- EXERCISE DESCRIPTION: Each record that comes next should be output exactly; pictures do not belong in the copy.

------

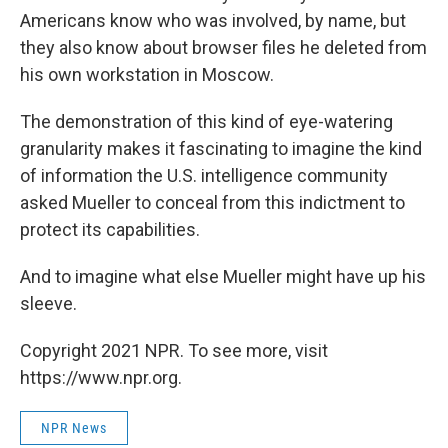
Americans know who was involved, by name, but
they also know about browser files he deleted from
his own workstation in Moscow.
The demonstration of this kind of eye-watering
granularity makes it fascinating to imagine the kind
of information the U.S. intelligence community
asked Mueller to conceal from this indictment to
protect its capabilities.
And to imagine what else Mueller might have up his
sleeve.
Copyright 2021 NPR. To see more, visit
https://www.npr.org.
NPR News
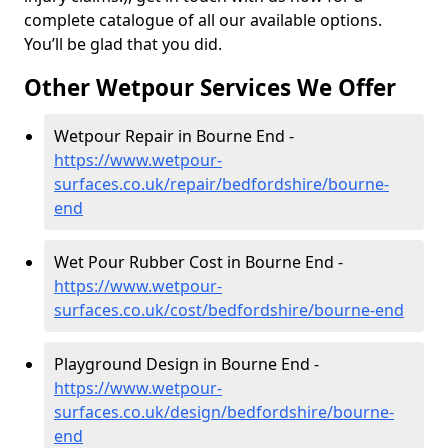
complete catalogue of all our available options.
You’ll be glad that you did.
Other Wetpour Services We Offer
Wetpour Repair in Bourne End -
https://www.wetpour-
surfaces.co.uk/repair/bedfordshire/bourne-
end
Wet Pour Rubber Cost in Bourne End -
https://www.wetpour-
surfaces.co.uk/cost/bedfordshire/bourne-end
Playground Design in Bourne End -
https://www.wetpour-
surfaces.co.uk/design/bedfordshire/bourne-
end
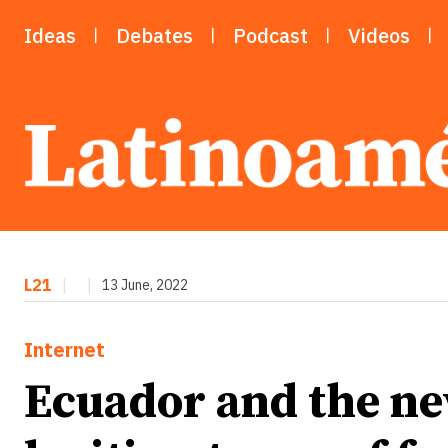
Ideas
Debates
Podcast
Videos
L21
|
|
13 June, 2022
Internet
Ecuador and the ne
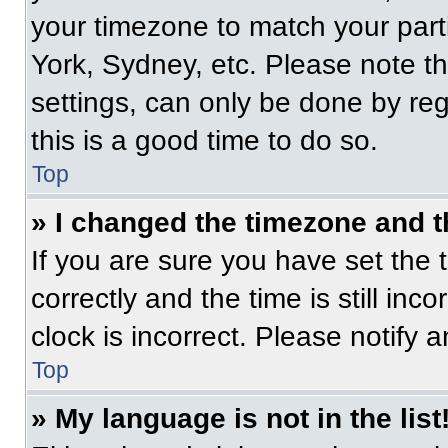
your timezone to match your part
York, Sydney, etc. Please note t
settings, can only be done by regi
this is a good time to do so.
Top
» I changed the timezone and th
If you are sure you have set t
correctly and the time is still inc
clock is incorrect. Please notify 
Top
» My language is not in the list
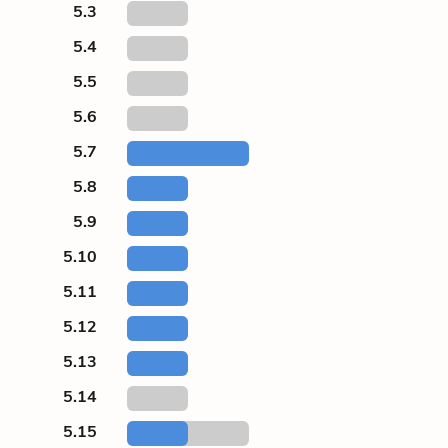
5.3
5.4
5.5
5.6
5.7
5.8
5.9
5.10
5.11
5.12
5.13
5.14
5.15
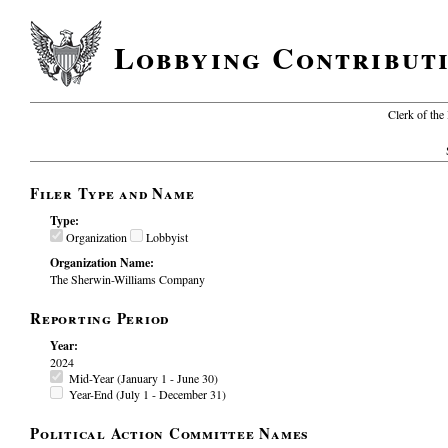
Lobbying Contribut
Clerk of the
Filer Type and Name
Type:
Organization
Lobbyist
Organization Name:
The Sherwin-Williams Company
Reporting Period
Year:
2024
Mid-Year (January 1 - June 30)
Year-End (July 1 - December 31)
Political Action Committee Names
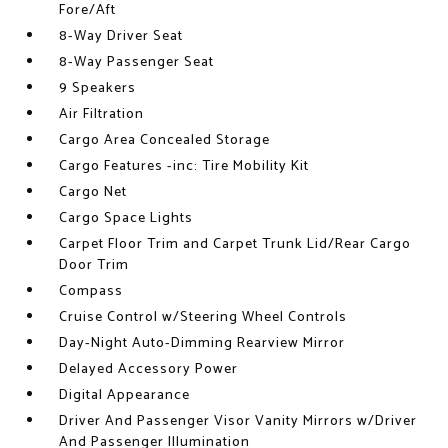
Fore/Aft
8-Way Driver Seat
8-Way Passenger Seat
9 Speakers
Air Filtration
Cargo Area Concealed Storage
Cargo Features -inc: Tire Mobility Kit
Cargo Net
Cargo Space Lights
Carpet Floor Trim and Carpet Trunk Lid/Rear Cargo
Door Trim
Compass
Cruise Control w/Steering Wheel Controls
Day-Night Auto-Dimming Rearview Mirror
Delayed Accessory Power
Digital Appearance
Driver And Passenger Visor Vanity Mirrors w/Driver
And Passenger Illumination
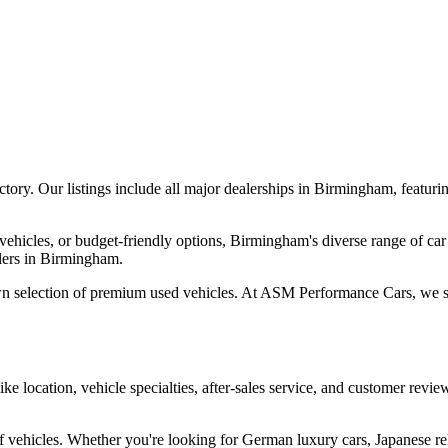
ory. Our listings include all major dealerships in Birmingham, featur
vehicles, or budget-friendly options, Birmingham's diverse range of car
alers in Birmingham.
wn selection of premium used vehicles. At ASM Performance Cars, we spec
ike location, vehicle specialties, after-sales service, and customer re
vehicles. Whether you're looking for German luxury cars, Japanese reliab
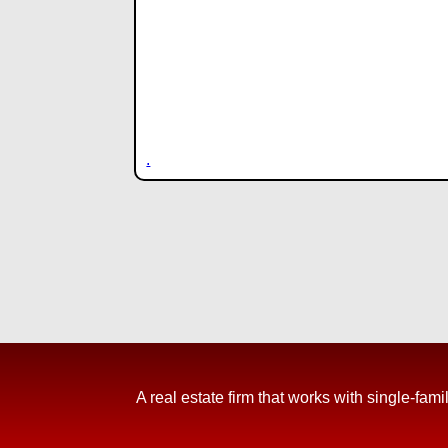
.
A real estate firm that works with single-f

------

- THE COMPLETED TASK:
Americans know who was involved, by name, but
they also know about browser files he deleted from
his own workstation in Moscow.
The demonstration of this kind of eye-watering
granularity makes it fascinating to imagine the kind
of information the U.S. intelligence community
asked Mueller to conceal from this indictment to
protect its capabilities.
And to imagine what else Mueller might have up his
sleeve.
Copyright 2021 NPR. To see more, visit
https://www.npr.org.
NPR News
complete catalogue of all our available options.
You’ll be glad that you did.
Other Wetpour Services We Offer
Wetpour Repair in Bourne End -
https://www.wetpour-
surfaces.co.uk/repair/bedfordshire/bourne-
end
Wet Pour Rubber Cost in Bourne End -
https://www.wetpour-
surfaces.co.uk/cost/bedfordshire/bourne-end
Playground Design in Bourne End -
https://www.wetpour-
surfaces.co.uk/design/bedfordshire/bourne-
end
Ideas
Debates
Podcast
Videos
L21
|
|
13 June, 2022
Internet
Ecuador and the ne
your timezone to match your part
York, Sydney, etc. Please note t
settings, can only be done by regi
this is a good time to do so.
Top
» I changed the timezone and th
If you are sure you have set t
correctly and the time is still inc
clock is incorrect. Please notify 
Top
» My language is not in the list
5.3
5.4
5.5
5.6
5.7
5.8
5.9
5.10
5.11
5.12
5.13
5.14
5.15
Lobbying Contribut
Clerk of the
Filer Type and Name
Type:
Organization
Lobbyist
Organization Name:
The Sherwin-Williams Company
Reporting Period
Year:
2024
Mid-Year (January 1 - June 30)
Year-End (July 1 - December 31)
Political Action Committee Names
Fore/Aft
8-Way Driver Seat
8-Way Passenger Seat
9 Speakers
Air Filtration
Cargo Area Concealed Storage
Cargo Features -inc: Tire Mobility Kit
Cargo Net
Cargo Space Lights
Carpet Floor Trim and Carpet Trunk Lid/Rear Cargo
Door Trim
Compass
Cruise Control w/Steering Wheel Controls
Day-Night Auto-Dimming Rearview Mirror
Delayed Accessory Power
Digital Appearance
Driver And Passenger Visor Vanity Mirrors w/Driver
And Passenger Illumination
ory. Our listings include all major dealerships in Birmingham, featur
vehicles, or budget-friendly options, Birmingham's diverse range of car
alers in Birmingham.
wn selection of premium used vehicles. At ASM Performance Cars, we spec
ike location, vehicle specialties, after-sales service, and customer re
vehicles. Whether you're looking for German luxury cars, Japanese reliab
.
A real estate firm that works with single-f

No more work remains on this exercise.